(ii) Sanctions. Neither the Company nor, to the Company’s knowledge, any director, officer, agent, employee or Affiliate of the Company is an individual or entity that is, or is owned or controlled by one or more Persons that are: (i) currently the target of any sanctions administered or enforced by the U.S. government, including without limitation by the Office of Foreign Assets Control of the U.S. Treasury Department, the United Nations Security Council, the European Union, or Her Majesty’s Treasury, including, designation on OFAC’s Specially Designated Nationals and Blocked Persons List; and the consolidated list of Persons, Groups and Entities subject to EU Financial Sanctions, as implemented by the EU Common Foreign & Security Policy (collectively, “Sanctions”), (ii) the subject of current, pending, or, to the Company’s knowledge, threatened investigation, inquiry or enforcement proceedings for violations of Global Trade Laws and Regulations, or have violated or received any written notice, request, or citation for any actual or potential noncompliance with Global Trade Laws and Regulations; or (iii) is located, organized or resident in a country or territory that is the subject of country-wide or territory-wide Sanctions (as of the date of this Agreement, Cuba, Iran, North Korea, Syria the Crimea region of Ukraine, the so-called Donetsk People’s Republic region of Ukraine, and the so-called Luhansk People’s Republic region of Ukraine) (“Sanctioned Countries”). The Company will not directly or knowingly indirectly use the proceeds of the sale of the Purchased Shares, or knowingly lend, contribute or otherwise make available such proceeds to any joint venture partners or other Person, to fund or facilitate any activities of or business with any Person, or in any country or territory, that, at the time of such funding, is the subject of comprehensive Sanctions, in violation of Sanctions, or in any other manner that will result in a violation by any Person (including any Person participating in the transactions contemplated hereby, whether as an agent, advisor, investor or otherwise) of Sanctions. The Company has not knowingly engaged in, is not now knowingly engaged in, and will not engage in, any dealings or transactions with any Person, or in any country or territory, that at the time of the dealing or transaction is or was the subject of comprehensive Sanctions.
(jj) Money Laundering.
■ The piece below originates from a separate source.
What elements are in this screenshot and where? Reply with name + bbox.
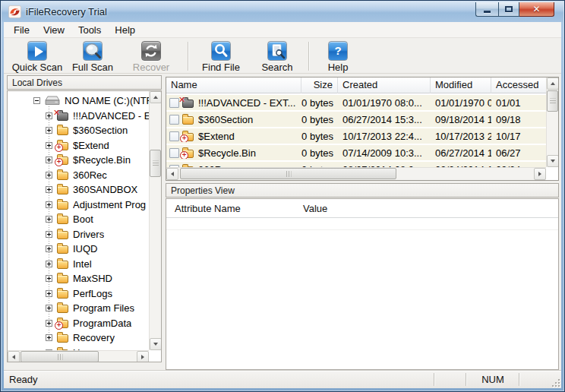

The operations of the Company are and have been conducted at all times in material compliance with applicable financial record-keeping and reporting requirements of the Currency and Foreign Transactions Reporting Act of 1970, as amended, the Bank Secrecy Act as amended by Title III of the Uniting and Strengthening America by Providing Appropriate Tools Required to Intercept and Obstruct Terrorism Act of 2001 (USA PATRIOT Act), and the applicable money laundering statutes and the applicable rules and regulations of jurisdictions where the Company conducts business, the rules and regulations thereunder and any related or similar rules, regulations or guidelines, issued, administered or enforced by any governmental agency thereunder (collectively, the “Money Laundering Laws”), and no Action or Proceeding by or before any court or governmental agency, authority or body or any arbitrator involving the Company with respect to the Money Laundering Laws is pending or, to the knowledge of the Company, threatened.
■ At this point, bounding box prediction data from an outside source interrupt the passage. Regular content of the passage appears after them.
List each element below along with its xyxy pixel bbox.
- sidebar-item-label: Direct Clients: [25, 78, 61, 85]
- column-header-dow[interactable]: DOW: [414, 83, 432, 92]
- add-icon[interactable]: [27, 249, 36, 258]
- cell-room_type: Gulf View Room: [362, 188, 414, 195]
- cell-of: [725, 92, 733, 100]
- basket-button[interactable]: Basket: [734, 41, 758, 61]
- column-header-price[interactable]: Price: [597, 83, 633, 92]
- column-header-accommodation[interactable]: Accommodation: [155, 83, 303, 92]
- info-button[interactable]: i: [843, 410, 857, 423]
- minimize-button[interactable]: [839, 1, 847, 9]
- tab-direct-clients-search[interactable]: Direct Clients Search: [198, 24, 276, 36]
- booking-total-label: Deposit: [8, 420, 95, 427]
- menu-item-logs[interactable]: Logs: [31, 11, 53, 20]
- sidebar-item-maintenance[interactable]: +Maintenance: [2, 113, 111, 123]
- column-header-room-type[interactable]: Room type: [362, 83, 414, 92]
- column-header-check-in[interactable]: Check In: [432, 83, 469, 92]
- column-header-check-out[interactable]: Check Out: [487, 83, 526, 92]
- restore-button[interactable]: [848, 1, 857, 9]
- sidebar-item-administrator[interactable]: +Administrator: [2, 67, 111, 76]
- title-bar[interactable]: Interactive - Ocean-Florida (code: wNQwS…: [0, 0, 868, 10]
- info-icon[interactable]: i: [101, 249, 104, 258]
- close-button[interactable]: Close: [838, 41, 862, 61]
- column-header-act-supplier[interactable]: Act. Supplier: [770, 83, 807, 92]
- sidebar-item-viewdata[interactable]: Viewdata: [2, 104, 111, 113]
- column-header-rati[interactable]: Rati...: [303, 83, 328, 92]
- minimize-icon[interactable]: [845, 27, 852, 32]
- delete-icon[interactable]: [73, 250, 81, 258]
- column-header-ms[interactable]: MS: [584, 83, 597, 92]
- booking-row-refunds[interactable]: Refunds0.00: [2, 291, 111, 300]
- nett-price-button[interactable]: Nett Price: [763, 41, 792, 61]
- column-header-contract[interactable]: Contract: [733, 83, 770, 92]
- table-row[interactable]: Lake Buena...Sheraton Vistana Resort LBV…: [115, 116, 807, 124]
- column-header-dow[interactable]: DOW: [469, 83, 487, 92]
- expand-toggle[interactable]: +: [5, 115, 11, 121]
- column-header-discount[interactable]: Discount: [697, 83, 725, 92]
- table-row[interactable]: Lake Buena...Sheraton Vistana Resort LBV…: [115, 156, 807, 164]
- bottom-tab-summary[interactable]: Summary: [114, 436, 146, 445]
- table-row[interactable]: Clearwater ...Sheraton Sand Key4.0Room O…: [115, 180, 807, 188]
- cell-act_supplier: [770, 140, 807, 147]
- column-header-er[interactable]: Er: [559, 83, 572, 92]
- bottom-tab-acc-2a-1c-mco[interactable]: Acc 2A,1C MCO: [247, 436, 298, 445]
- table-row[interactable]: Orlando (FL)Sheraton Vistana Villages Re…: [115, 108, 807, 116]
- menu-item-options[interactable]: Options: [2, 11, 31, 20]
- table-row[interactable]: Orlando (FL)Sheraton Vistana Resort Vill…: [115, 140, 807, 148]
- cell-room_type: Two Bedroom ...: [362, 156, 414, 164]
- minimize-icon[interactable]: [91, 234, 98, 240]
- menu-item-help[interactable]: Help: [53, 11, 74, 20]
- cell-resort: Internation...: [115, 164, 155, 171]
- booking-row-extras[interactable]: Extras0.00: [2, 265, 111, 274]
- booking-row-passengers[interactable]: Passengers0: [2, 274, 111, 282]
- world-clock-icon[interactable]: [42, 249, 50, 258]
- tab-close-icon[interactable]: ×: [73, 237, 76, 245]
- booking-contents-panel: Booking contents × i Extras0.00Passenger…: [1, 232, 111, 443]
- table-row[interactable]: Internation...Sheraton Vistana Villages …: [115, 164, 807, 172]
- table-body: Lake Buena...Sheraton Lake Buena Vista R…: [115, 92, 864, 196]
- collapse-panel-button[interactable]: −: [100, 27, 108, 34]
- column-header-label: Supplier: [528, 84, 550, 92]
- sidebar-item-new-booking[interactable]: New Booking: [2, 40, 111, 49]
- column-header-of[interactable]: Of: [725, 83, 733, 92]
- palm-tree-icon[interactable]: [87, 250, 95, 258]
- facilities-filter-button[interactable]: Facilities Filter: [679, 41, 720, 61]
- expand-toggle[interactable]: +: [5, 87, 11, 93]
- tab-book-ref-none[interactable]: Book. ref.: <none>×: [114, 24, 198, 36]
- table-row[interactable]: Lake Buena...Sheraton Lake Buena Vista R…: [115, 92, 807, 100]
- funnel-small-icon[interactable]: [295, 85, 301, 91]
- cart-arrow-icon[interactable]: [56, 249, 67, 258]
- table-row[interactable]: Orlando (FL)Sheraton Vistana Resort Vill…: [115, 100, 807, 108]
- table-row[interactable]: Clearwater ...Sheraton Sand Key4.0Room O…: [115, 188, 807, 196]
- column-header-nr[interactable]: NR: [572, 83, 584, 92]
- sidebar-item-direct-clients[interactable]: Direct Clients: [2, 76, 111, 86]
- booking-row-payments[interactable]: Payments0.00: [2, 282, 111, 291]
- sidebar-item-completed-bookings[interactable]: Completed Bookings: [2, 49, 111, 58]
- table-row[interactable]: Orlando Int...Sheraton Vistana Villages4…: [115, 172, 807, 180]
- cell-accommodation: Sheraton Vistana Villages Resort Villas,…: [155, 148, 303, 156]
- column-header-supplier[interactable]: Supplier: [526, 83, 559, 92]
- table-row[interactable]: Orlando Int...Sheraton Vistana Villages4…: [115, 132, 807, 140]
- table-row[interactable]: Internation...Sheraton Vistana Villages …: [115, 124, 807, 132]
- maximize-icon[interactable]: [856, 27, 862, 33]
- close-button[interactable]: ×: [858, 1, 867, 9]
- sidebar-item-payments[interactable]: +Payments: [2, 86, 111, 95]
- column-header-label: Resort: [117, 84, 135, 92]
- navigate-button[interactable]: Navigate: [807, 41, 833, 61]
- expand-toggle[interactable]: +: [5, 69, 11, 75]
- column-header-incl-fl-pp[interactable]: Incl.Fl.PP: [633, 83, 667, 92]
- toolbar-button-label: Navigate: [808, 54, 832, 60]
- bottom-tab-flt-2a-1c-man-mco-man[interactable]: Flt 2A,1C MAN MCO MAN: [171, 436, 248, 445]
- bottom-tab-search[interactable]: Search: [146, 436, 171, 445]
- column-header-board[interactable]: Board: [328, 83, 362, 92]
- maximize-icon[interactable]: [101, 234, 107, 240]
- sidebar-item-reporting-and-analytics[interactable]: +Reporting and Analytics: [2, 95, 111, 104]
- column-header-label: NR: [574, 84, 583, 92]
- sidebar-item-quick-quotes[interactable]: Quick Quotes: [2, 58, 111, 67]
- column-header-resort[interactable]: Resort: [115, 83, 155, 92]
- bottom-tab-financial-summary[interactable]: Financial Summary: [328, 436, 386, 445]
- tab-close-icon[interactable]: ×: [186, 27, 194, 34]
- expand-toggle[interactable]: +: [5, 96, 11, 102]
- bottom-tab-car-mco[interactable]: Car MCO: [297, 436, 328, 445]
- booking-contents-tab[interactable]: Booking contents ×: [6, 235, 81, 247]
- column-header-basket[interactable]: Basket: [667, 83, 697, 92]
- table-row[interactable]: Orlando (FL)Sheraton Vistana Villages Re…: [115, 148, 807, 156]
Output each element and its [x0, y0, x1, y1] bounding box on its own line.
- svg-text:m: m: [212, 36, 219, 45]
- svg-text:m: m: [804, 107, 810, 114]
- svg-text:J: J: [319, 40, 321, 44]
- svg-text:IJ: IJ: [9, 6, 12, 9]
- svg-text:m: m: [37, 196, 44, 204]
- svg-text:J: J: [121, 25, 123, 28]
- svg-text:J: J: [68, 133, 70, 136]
(kk) Privacy Laws. Except to the extent that any noncompliance would not, individually or in the aggregate, reasonably be expected to have a Material Adverse Effect, the Company has complied and is presently in compliance with all internal policies, contractual obligations, applicable laws or statutes, and judgments, orders, rules and regulations of any court or arbitrator or other governmental or regulatory authority relating to the collection, use, transfer, import, export, storage, protection, disposal and disclosure by the Company of personally identifiable or other regulated data (“Data Security Obligations”); (ii) the Company has not received any written notification of or complaint regarding material non-compliance with any Data Security Obligations; and (iii) there is no action, suit or proceeding by or before any court or governmental agency, authority or body pending or, to the Company’s knowledge, threatened alleging non-compliance with any Data Security Obligations.
(ll) Statements. Neither the Company nor any of its officers, employees or agents has made any untrue statement of a material fact or fraudulent statement to any governmental authority or failed to disclose a material fact required to be disclosed to such governmental authority. All material reports, documents, claims and notices required or requested to be filed, maintained or furnished under any applicable regulatory law by Company, have been so filed, maintained or furnished and were complete and correct in all material respects.